Minnesota’s Border Battles: How state policy affects economies at the margin
Supreme Court Justice Louis Brandeis famously described the states of the union as “laboratories of democracy” where a “state may, if its citizens choose…try novel social and economic experiments without risk to the rest of the country.” State governments have done just that as tax rates and regulatory burdens differ greatly across the United States.
The “natural experiments” that such variations create allow us to assess the impacts of particular economic policies on economic performance. But there are numerous factors that can drive a state’s economic performance—such as natural resource endowments or historic development—that are not the result of state government policy. Comparing states’ economic outcomes to assess state policies with- out accounting for these factors will distort the results.

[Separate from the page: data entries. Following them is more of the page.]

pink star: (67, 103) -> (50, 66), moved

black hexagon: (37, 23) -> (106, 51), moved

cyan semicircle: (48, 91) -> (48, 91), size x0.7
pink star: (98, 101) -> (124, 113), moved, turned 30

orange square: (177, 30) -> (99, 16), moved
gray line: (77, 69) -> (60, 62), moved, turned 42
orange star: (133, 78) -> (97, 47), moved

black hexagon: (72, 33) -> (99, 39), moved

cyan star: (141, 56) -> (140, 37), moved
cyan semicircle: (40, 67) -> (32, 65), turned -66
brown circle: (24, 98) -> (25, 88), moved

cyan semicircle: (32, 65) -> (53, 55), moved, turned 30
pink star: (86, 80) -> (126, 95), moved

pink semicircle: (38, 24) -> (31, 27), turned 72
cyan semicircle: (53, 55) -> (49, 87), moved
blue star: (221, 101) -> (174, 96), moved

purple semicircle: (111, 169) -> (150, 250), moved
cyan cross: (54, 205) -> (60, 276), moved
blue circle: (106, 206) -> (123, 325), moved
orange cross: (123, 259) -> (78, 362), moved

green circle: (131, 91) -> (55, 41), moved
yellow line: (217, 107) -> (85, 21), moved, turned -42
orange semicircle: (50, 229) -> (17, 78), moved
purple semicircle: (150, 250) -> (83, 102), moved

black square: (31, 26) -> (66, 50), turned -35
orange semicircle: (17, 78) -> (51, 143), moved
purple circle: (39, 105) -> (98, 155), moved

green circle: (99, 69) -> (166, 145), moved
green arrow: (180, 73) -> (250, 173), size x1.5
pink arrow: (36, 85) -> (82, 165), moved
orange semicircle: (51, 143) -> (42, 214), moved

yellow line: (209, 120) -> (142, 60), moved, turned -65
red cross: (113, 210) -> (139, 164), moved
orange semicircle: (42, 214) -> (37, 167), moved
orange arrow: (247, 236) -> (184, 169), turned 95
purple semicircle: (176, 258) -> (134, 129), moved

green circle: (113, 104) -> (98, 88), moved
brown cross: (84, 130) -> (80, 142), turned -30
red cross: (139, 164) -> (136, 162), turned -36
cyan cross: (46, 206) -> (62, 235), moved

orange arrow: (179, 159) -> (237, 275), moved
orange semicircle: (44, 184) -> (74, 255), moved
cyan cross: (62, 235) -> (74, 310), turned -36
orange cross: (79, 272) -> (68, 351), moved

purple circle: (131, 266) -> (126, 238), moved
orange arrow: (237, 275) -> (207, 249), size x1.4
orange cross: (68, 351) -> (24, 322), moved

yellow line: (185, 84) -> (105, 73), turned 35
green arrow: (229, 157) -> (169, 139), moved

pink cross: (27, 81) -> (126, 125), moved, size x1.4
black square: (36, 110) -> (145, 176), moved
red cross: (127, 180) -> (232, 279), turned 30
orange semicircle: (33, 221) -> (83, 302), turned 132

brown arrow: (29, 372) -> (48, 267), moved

In our new report, Minnesota’s Border Battles: How state policy affects economies at the margin, we go some way toward excluding these factors from our analysis by comparing the economic performances of neighboring counties in different states from 2010 to 2018. We do this for the Minnesota counties that border Wisconsin, Iowa, South Dakota, and North Dakota. We can assume that factors driving economic performance besides policy exert a similar effect on, say, Washington County in Minnesota and St. Croix County on the other side of the I-94 bridge in Wisconsin.
Minnesota and its neighboring states represent a broad range of economic policies. Minnesota levies one of the highest top rates of income tax in the United States, South Dakota doesn’t levy one at all. Likewise, South Dakota levies no state corporate income tax, while Iowa’s rate is one of the highest in the United States.
In terms of outcomes, Minnesota compares most favorably with Wisconsin, although this comparison is distorted by the presence of significant geographic barriers and the Twin Cities. Only on business growth and poverty reduction does Wisconsin beat Minnesota between 2010 and 2018.
Minnesota fares less well against its other neighbors. Against Iowa, Minnesota only wins on population growth and in seeing the median age of its population fall. Against South Dakota, Minnesota comes off even worse. Here, only on per capita Personal Income does our state score a win, but even here much of Minnesota’s growth was driven by increased transfer payments. Against North Dakota, Minnesota loses in every category except median age and the share of its population with bachelor’s degrees.
These results suggest a reasonably strong effect of state economic policy on economic outcomes, and in particular, they support the consistent research finding that high taxes have significant negative effects on economic growth.
John Phelan is an economist at the Center of the American Experiment.